Work order: Return all entries precisely as they stand, without the images.
● ● ● ● ●
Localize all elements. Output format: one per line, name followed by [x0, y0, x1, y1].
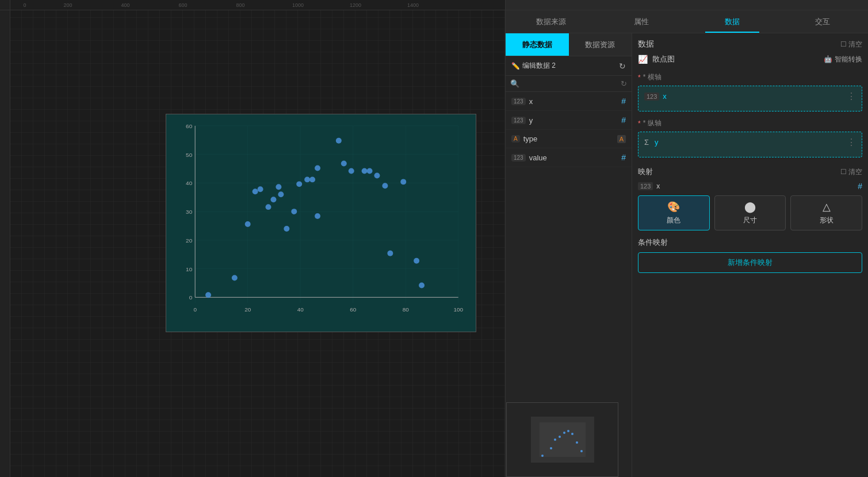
tab-data[interactable]: 数据: [687, 11, 778, 33]
svg-point-47: [349, 168, 354, 174]
mapping-field-type: 123: [638, 182, 653, 190]
svg-point-45: [336, 138, 342, 144]
mapping-size-button[interactable]: ⬤ 尺寸: [714, 195, 786, 230]
mapping-shape-button[interactable]: △ 形状: [790, 195, 862, 230]
clear-mapping-label: 清空: [848, 168, 862, 176]
left-ruler: [0, 10, 10, 477]
svg-text:0: 0: [193, 306, 197, 313]
data-resource-tab[interactable]: 数据资源: [569, 33, 632, 56]
x-required-star: *: [638, 74, 641, 82]
color-label: 颜色: [667, 216, 680, 225]
add-condition-button[interactable]: 新增条件映射: [638, 252, 862, 273]
field-item-y[interactable]: 123 y #: [506, 111, 632, 130]
x-axis-drop-zone[interactable]: 123 x ⋮: [638, 86, 862, 111]
color-icon: 🎨: [667, 201, 680, 213]
svg-point-63: [567, 430, 569, 432]
svg-text:60: 60: [350, 306, 357, 313]
chart-type-row: 📈 散点图 🤖 智能转换: [638, 54, 862, 64]
svg-rect-0: [166, 114, 475, 332]
tab-datasource[interactable]: 数据来源: [506, 11, 596, 33]
edit-data-button[interactable]: ✏️ 编辑数据 2: [511, 61, 556, 71]
ruler-tick-1: 200: [39, 2, 97, 8]
svg-point-35: [270, 197, 276, 202]
svg-point-49: [367, 168, 373, 174]
svg-point-40: [296, 181, 302, 187]
static-data-tab[interactable]: 静态数据: [506, 33, 569, 56]
y-field-agg-icon: Σ: [644, 138, 649, 147]
mapping-title: 映射: [638, 167, 653, 177]
field-type-type: A: [511, 135, 520, 143]
svg-text:40: 40: [186, 180, 193, 186]
svg-point-33: [258, 186, 263, 192]
svg-point-39: [291, 209, 297, 214]
search-icon: 🔍: [510, 79, 519, 88]
svg-point-48: [362, 168, 368, 174]
refresh-icon[interactable]: ↻: [619, 61, 626, 71]
svg-text:50: 50: [186, 152, 193, 158]
top-ruler: 0 200 400 600 800 1000 1200 1400: [10, 0, 505, 10]
svg-text:80: 80: [403, 306, 410, 313]
mini-preview: [506, 402, 618, 477]
x-field-name: x: [663, 92, 843, 101]
chart-widget[interactable]: 0 10 20 30 40 50 60 0 20 40: [166, 114, 476, 332]
y-field-more-button[interactable]: ⋮: [847, 137, 856, 148]
field-item-x[interactable]: 123 x #: [506, 92, 632, 111]
svg-point-62: [563, 432, 565, 434]
tab-attributes[interactable]: 属性: [596, 11, 687, 33]
svg-text:100: 100: [453, 306, 463, 313]
svg-point-59: [550, 447, 552, 449]
clear-label: 清空: [848, 40, 862, 48]
scatter-svg: 0 10 20 30 40 50 60 0 20 40: [166, 114, 476, 332]
size-icon: ⬤: [744, 201, 756, 213]
ruler-tick-7: 1400: [384, 2, 442, 8]
svg-point-38: [284, 226, 289, 232]
search-input[interactable]: [523, 80, 617, 88]
svg-point-66: [580, 450, 583, 452]
mapping-section: 映射 ☐ 清空 123 x # �: [638, 167, 862, 230]
y-axis-drop-zone[interactable]: Σ y ⋮: [638, 132, 862, 157]
condition-title: 条件映射: [638, 237, 862, 248]
field-icon-type: A: [617, 135, 626, 143]
x-axis-title: * 横轴: [643, 72, 661, 82]
chart-type-name: 散点图: [652, 54, 819, 64]
svg-text:40: 40: [297, 306, 304, 313]
svg-point-43: [315, 213, 320, 219]
svg-point-51: [382, 183, 388, 189]
svg-text:20: 20: [186, 237, 193, 244]
y-field-name: y: [655, 138, 843, 147]
mini-chart: [531, 417, 594, 463]
field-name-y: y: [529, 116, 533, 125]
svg-point-41: [304, 176, 310, 182]
tab-interact[interactable]: 交互: [778, 11, 869, 33]
search-refresh-icon[interactable]: ↻: [621, 79, 627, 88]
field-item-type[interactable]: A type A: [506, 130, 632, 148]
svg-point-61: [559, 436, 561, 438]
ai-convert-button[interactable]: 🤖 智能转换: [824, 55, 862, 64]
svg-point-44: [315, 166, 320, 171]
sub-tabs: 静态数据 数据资源: [506, 33, 632, 56]
svg-point-55: [419, 282, 425, 288]
ruler-tick-6: 1200: [327, 2, 384, 8]
ai-icon: 🤖: [824, 55, 832, 63]
svg-point-60: [554, 438, 556, 441]
shape-label: 形状: [820, 216, 833, 225]
field-type-y: 123: [511, 117, 526, 124]
field-name-x: x: [529, 97, 533, 106]
field-type-x: 123: [511, 98, 526, 105]
field-hash-x: #: [621, 97, 626, 106]
mapping-header: 映射 ☐ 清空: [638, 167, 862, 177]
mapping-hash-icon: #: [858, 182, 862, 191]
svg-point-37: [278, 191, 284, 197]
ruler-tick-2: 400: [97, 2, 154, 8]
svg-rect-57: [540, 422, 586, 457]
mapping-color-button[interactable]: 🎨 颜色: [638, 195, 710, 230]
clear-mapping-button[interactable]: ☐ 清空: [840, 167, 862, 177]
clear-data-button[interactable]: ☐ 清空: [840, 40, 862, 49]
edit-data-row: ✏️ 编辑数据 2 ↻: [506, 56, 632, 76]
field-item-value[interactable]: 123 value #: [506, 148, 632, 167]
svg-text:60: 60: [186, 123, 193, 129]
svg-point-36: [276, 184, 281, 190]
x-field-more-button[interactable]: ⋮: [847, 91, 856, 102]
y-axis-field: Σ y ⋮: [644, 137, 856, 148]
ruler-tick-5: 1000: [269, 2, 327, 8]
● ● ● ● ●
Expected output:
Localize all elements. Output format: one per line, name followed by [x0, y0, x1, y1].
tab-data[interactable]: 数据: [687, 11, 778, 33]
svg-point-47: [349, 168, 354, 174]
mapping-field-type: 123: [638, 182, 653, 190]
svg-point-45: [336, 138, 342, 144]
mapping-size-button[interactable]: ⬤ 尺寸: [714, 195, 786, 230]
mapping-shape-button[interactable]: △ 形状: [790, 195, 862, 230]
clear-mapping-label: 清空: [848, 168, 862, 176]
left-ruler: [0, 10, 10, 477]
svg-text:0: 0: [193, 306, 197, 313]
data-resource-tab[interactable]: 数据资源: [569, 33, 632, 56]
x-required-star: *: [638, 74, 641, 82]
color-label: 颜色: [667, 216, 680, 225]
add-condition-button[interactable]: 新增条件映射: [638, 252, 862, 273]
field-item-y[interactable]: 123 y #: [506, 111, 632, 130]
x-axis-drop-zone[interactable]: 123 x ⋮: [638, 86, 862, 111]
color-icon: 🎨: [667, 201, 680, 213]
svg-point-63: [567, 430, 569, 432]
svg-text:60: 60: [350, 306, 357, 313]
chart-type-row: 📈 散点图 🤖 智能转换: [638, 54, 862, 64]
svg-rect-0: [166, 114, 475, 332]
tab-datasource[interactable]: 数据来源: [506, 11, 596, 33]
edit-data-button[interactable]: ✏️ 编辑数据 2: [511, 61, 556, 71]
ruler-tick-1: 200: [39, 2, 97, 8]
svg-point-35: [270, 197, 276, 202]
svg-point-49: [367, 168, 373, 174]
svg-point-40: [296, 181, 302, 187]
static-data-tab[interactable]: 静态数据: [506, 33, 569, 56]
y-field-agg-icon: Σ: [644, 138, 649, 147]
mapping-title: 映射: [638, 167, 653, 177]
field-type-type: A: [511, 135, 520, 143]
svg-text:40: 40: [186, 180, 193, 186]
svg-point-33: [258, 186, 263, 192]
svg-point-39: [291, 209, 297, 214]
search-icon: 🔍: [510, 79, 519, 88]
svg-point-48: [362, 168, 368, 174]
refresh-icon[interactable]: ↻: [619, 61, 626, 71]
svg-text:50: 50: [186, 152, 193, 158]
top-ruler: 0 200 400 600 800 1000 1200 1400: [10, 0, 505, 10]
svg-text:80: 80: [403, 306, 410, 313]
mini-preview: [506, 402, 618, 477]
x-field-name: x: [663, 92, 843, 101]
chart-widget[interactable]: 0 10 20 30 40 50 60 0 20 40: [166, 114, 476, 332]
y-field-more-button[interactable]: ⋮: [847, 137, 856, 148]
field-item-x[interactable]: 123 x #: [506, 92, 632, 111]
svg-point-62: [563, 432, 565, 434]
tab-attributes[interactable]: 属性: [596, 11, 687, 33]
svg-text:100: 100: [453, 306, 463, 313]
svg-point-59: [550, 447, 552, 449]
clear-label: 清空: [848, 40, 862, 48]
scatter-svg: 0 10 20 30 40 50 60 0 20 40: [166, 114, 476, 332]
size-icon: ⬤: [744, 201, 756, 213]
ruler-tick-7: 1400: [384, 2, 442, 8]
svg-point-38: [284, 226, 289, 232]
search-input[interactable]: [523, 80, 617, 88]
svg-point-66: [580, 450, 583, 452]
mapping-section: 映射 ☐ 清空 123 x # �: [638, 167, 862, 230]
y-axis-drop-zone[interactable]: Σ y ⋮: [638, 132, 862, 157]
condition-title: 条件映射: [638, 237, 862, 248]
field-icon-type: A: [617, 135, 626, 143]
x-axis-title: * 横轴: [643, 72, 661, 82]
chart-type-name: 散点图: [652, 54, 819, 64]
svg-text:40: 40: [297, 306, 304, 313]
svg-point-43: [315, 213, 320, 219]
svg-point-51: [382, 183, 388, 189]
svg-text:20: 20: [186, 237, 193, 244]
y-field-name: y: [655, 138, 843, 147]
mini-chart: [531, 417, 594, 463]
field-name-y: y: [529, 116, 533, 125]
svg-point-41: [304, 176, 310, 182]
tab-interact[interactable]: 交互: [778, 11, 869, 33]
search-refresh-icon[interactable]: ↻: [621, 79, 627, 88]
field-item-type[interactable]: A type A: [506, 130, 632, 148]
svg-point-61: [559, 436, 561, 438]
ai-convert-button[interactable]: 🤖 智能转换: [824, 55, 862, 64]
svg-point-44: [315, 166, 320, 171]
sub-tabs: 静态数据 数据资源: [506, 33, 632, 56]
svg-point-55: [419, 282, 425, 288]
ruler-tick-6: 1200: [327, 2, 384, 8]
ai-icon: 🤖: [824, 55, 832, 63]
svg-point-60: [554, 438, 556, 441]
shape-label: 形状: [820, 216, 833, 225]
field-type-y: 123: [511, 117, 526, 124]
field-name-x: x: [529, 97, 533, 106]
field-type-x: 123: [511, 98, 526, 105]
field-hash-x: #: [621, 97, 626, 106]
mapping-header: 映射 ☐ 清空: [638, 167, 862, 177]
mapping-hash-icon: #: [858, 182, 862, 191]
svg-point-37: [278, 191, 284, 197]
ruler-tick-2: 400: [97, 2, 154, 8]
svg-rect-57: [540, 422, 586, 457]
mapping-color-button[interactable]: 🎨 颜色: [638, 195, 710, 230]
clear-mapping-button[interactable]: ☐ 清空: [840, 167, 862, 177]
clear-data-button[interactable]: ☐ 清空: [840, 40, 862, 49]
edit-data-row: ✏️ 编辑数据 2 ↻: [506, 56, 632, 76]
field-item-value[interactable]: 123 value #: [506, 148, 632, 167]
svg-text:60: 60: [186, 123, 193, 129]
svg-point-36: [276, 184, 281, 190]
x-field-more-button[interactable]: ⋮: [847, 91, 856, 102]
y-axis-field: Σ y ⋮: [644, 137, 856, 148]
ruler-tick-5: 1000: [269, 2, 327, 8]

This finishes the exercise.